Três pessoas ficaram feridas durante ação da prefeitura no local, no centro de São Paulo Operação em praça onde dependentes químicos se aglomeram termina em confusão

Moradores desocupam imóveis na região da cracolândia, em SP.
Moradores desocupam imóveis na região da cracolândia, em SP. Taba Benedicto (Folhapress)

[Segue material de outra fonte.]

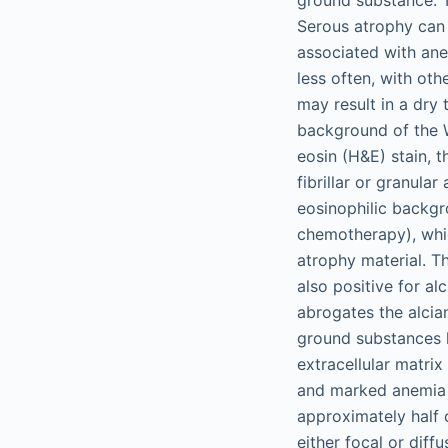
Serous atrophy can b
associated with ane
less often, with oth
may result in a dry 
background of the 
eosin (H&E) stain, 
fibrillar or granul
eosinophilic backgr
chemotherapy), whic
atrophy material. Th
also positive for al
abrogates the alcia
ground substances h
extracellular matrix
and marked anemia t
approximately half 
either focal or diff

A ofensiva contra a região conhecida como cracolândia, no centro São Paulo, teve seu dia mais tenso desde a megaoperação policial que expulsou usuários e traficantes do local, no último domingo. A prefeitura da capital paulista, comandada por João Doria (PSDB), planeja demolir edifícios e revitalizar a área, mas o trabalho das escavadeiras acabou deixando ao menos três pessoas feridas nesta terça-feira, no número 148 da alameda Dino Bueno. Uma pessoa segue hospitalizada. Desde a operação – classificada como um sucesso pelo prefeito, que chegou a declarar ter acabado de vez com a cracolândia – outros edifícios da Dino Bueno e da rua Helvétia tiveram suas entradas emparedadas ou lacradas. Comerciantes que trabalham no local tiveram que retirar seus pertences às pressas nesta terça.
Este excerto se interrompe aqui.